◆ Task brief ◆
Could the data below be copied exactly, minus the pictures?

◆ Data provided ◆

◇ ◇ ◇ ◇ ◇ ◇ ◇

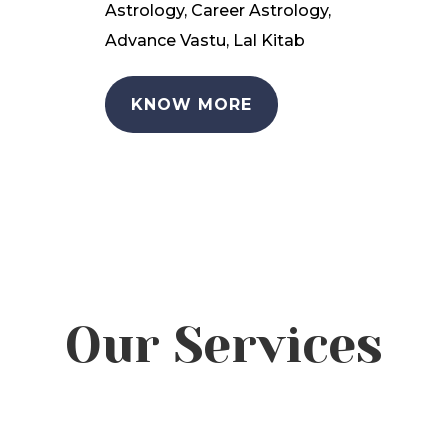
Astrology, Career Astrology,
Advance Vastu, Lal Kitab
KNOW MORE
Our Services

◇ ◇ ◇ ◇ ◇ ◇ ◇

◆ Exercise output ◆
Astrology, Career Astrology,
Advance Vastu, Lal Kitab
KNOW MORE
Our Services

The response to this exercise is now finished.